Stored entries

####

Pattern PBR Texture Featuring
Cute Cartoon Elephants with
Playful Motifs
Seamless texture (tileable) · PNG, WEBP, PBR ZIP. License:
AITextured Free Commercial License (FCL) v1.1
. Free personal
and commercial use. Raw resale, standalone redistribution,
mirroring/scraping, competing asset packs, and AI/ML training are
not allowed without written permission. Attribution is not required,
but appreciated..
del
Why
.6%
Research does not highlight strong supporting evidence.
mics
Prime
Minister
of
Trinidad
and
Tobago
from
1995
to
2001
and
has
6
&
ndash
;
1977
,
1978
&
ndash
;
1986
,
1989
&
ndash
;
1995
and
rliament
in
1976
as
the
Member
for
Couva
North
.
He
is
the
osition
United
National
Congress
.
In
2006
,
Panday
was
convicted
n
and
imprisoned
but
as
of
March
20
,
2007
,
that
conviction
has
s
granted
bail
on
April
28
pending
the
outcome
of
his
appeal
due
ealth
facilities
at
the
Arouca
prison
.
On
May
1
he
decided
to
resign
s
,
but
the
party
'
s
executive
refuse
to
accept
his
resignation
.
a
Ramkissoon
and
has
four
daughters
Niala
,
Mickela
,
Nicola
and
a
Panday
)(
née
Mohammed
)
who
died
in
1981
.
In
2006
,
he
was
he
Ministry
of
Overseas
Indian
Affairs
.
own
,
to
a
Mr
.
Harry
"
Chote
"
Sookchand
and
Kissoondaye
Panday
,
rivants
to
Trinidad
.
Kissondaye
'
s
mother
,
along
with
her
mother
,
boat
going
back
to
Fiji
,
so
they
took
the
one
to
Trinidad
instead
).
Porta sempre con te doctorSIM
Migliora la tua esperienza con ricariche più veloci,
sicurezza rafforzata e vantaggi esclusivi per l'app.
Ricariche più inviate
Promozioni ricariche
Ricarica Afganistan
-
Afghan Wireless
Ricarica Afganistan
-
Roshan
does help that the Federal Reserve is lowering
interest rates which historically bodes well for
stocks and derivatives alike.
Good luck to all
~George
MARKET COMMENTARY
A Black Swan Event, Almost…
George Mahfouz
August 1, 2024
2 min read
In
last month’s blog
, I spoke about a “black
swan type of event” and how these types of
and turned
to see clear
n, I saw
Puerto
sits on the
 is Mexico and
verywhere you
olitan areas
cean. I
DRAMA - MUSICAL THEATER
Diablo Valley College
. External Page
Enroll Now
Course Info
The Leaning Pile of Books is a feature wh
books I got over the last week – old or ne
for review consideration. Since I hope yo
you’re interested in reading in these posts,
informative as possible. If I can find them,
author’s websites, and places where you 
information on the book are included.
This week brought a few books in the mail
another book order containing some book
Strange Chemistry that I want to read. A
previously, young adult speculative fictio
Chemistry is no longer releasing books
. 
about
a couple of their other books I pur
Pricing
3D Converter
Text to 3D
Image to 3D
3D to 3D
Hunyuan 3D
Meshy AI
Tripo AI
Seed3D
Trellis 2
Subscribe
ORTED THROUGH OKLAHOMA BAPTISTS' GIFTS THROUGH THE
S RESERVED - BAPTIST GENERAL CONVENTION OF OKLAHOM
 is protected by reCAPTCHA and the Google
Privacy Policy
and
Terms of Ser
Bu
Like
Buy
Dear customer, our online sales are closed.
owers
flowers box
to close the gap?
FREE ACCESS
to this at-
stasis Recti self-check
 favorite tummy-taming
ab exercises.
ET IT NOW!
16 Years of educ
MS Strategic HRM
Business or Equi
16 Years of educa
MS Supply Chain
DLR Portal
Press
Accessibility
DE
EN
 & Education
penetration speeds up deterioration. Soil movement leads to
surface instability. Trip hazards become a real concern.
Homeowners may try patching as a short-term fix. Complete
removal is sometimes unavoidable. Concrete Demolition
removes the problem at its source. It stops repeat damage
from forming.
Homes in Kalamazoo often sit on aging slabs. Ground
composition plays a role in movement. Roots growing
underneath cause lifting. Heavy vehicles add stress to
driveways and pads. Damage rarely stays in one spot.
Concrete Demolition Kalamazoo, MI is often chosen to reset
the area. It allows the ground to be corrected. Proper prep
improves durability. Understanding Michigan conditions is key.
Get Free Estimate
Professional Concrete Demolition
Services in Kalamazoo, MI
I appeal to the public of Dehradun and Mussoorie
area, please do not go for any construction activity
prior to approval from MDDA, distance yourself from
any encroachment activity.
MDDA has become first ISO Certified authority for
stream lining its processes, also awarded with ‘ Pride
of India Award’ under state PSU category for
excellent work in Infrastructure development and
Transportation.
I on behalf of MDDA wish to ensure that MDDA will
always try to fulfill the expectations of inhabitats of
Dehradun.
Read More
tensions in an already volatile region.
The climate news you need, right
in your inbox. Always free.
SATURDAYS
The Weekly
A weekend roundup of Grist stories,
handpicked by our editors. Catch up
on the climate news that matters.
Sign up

####

WHAT YOU HAVE TO DO: The complete data is to be transcribed verbatim.

ANSWER TO THIS PROBLEM:
Pattern PBR Texture Featuring
Cute Cartoon Elephants with
Playful Motifs
Seamless texture (tileable) · PNG, WEBP, PBR ZIP. License:
AITextured Free Commercial License (FCL) v1.1
. Free personal
and commercial use. Raw resale, standalone redistribution,
mirroring/scraping, competing asset packs, and AI/ML training are
not allowed without written permission. Attribution is not required,
but appreciated..
del
Why
.6%
Research does not highlight strong supporting evidence.
mics
Prime
Minister
of
Trinidad
and
Tobago
from
1995
to
2001
and
has
6
&
ndash
;
1977
,
1978
&
ndash
;
1986
,
1989
&
ndash
;
1995
and
rliament
in
1976
as
the
Member
for
Couva
North
.
He
is
the
osition
United
National
Congress
.
In
2006
,
Panday
was
convicted
n
and
imprisoned
but
as
of
March
20
,
2007
,
that
conviction
has
s
granted
bail
on
April
28
pending
the
outcome
of
his
appeal
due
ealth
facilities
at
the
Arouca
prison
.
On
May
1
he
decided
to
resign
s
,
but
the
party
'
s
executive
refuse
to
accept
his
resignation
.
a
Ramkissoon
and
has
four
daughters
Niala
,
Mickela
,
Nicola
and
a
Panday
)(
née
Mohammed
)
who
died
in
1981
.
In
2006
,
he
was
he
Ministry
of
Overseas
Indian
Affairs
.
own
,
to
a
Mr
.
Harry
"
Chote
"
Sookchand
and
Kissoondaye
Panday
,
rivants
to
Trinidad
.
Kissondaye
'
s
mother
,
along
with
her
mother
,
boat
going
back
to
Fiji
,
so
they
took
the
one
to
Trinidad
instead
).
Porta sempre con te doctorSIM
Migliora la tua esperienza con ricariche più veloci,
sicurezza rafforzata e vantaggi esclusivi per l'app.
Ricariche più inviate
Promozioni ricariche
Ricarica Afganistan
-
Afghan Wireless
Ricarica Afganistan
-
Roshan
does help that the Federal Reserve is lowering
interest rates which historically bodes well for
stocks and derivatives alike.
Good luck to all
~George
MARKET COMMENTARY
A Black Swan Event, Almost…
George Mahfouz
August 1, 2024
2 min read
In
last month’s blog
, I spoke about a “black
swan type of event” and how these types of
and turned
to see clear
n, I saw
Puerto
sits on the
 is Mexico and
verywhere you
olitan areas
cean. I
DRAMA - MUSICAL THEATER
Diablo Valley College
. External Page
Enroll Now
Course Info
The Leaning Pile of Books is a feature wh
books I got over the last week – old or ne
for review consideration. Since I hope yo
you’re interested in reading in these posts,
informative as possible. If I can find them,
author’s websites, and places where you 
information on the book are included.
This week brought a few books in the mail
another book order containing some book
Strange Chemistry that I want to read. A
previously, young adult speculative fictio
Chemistry is no longer releasing books
. 
about
a couple of their other books I pur
Pricing
3D Converter
Text to 3D
Image to 3D
3D to 3D
Hunyuan 3D
Meshy AI
Tripo AI
Seed3D
Trellis 2
Subscribe
ORTED THROUGH OKLAHOMA BAPTISTS' GIFTS THROUGH THE
S RESERVED - BAPTIST GENERAL CONVENTION OF OKLAHOM
 is protected by reCAPTCHA and the Google
Privacy Policy
and
Terms of Ser
Bu
Like
Buy
Dear customer, our online sales are closed.
owers
flowers box
to close the gap?
FREE ACCESS
to this at-
stasis Recti self-check
 favorite tummy-taming
ab exercises.
ET IT NOW!
16 Years of educ
MS Strategic HRM
Business or Equi
16 Years of educa
MS Supply Chain
DLR Portal
Press
Accessibility
DE
EN
 & Education
penetration speeds up deterioration. Soil movement leads to
surface instability. Trip hazards become a real concern.
Homeowners may try patching as a short-term fix. Complete
removal is sometimes unavoidable. Concrete Demolition
removes the problem at its source. It stops repeat damage
from forming.
Homes in Kalamazoo often sit on aging slabs. Ground
composition plays a role in movement. Roots growing
underneath cause lifting. Heavy vehicles add stress to
driveways and pads. Damage rarely stays in one spot.
Concrete Demolition Kalamazoo, MI is often chosen to reset
the area. It allows the ground to be corrected. Proper prep
improves durability. Understanding Michigan conditions is key.
Get Free Estimate
Professional Concrete Demolition
Services in Kalamazoo, MI
I appeal to the public of Dehradun and Mussoorie
area, please do not go for any construction activity
prior to approval from MDDA, distance yourself from
any encroachment activity.
MDDA has become first ISO Certified authority for
stream lining its processes, also awarded with ‘ Pride
of India Award’ under state PSU category for
excellent work in Infrastructure development and
Transportation.
I on behalf of MDDA wish to ensure that MDDA will
always try to fulfill the expectations of inhabitats of
Dehradun.
Read More
tensions in an already volatile region.
The climate news you need, right
in your inbox. Always free.
SATURDAYS
The Weekly
A weekend roundup of Grist stories,
handpicked by our editors. Catch up
on the climate news that matters.
Sign up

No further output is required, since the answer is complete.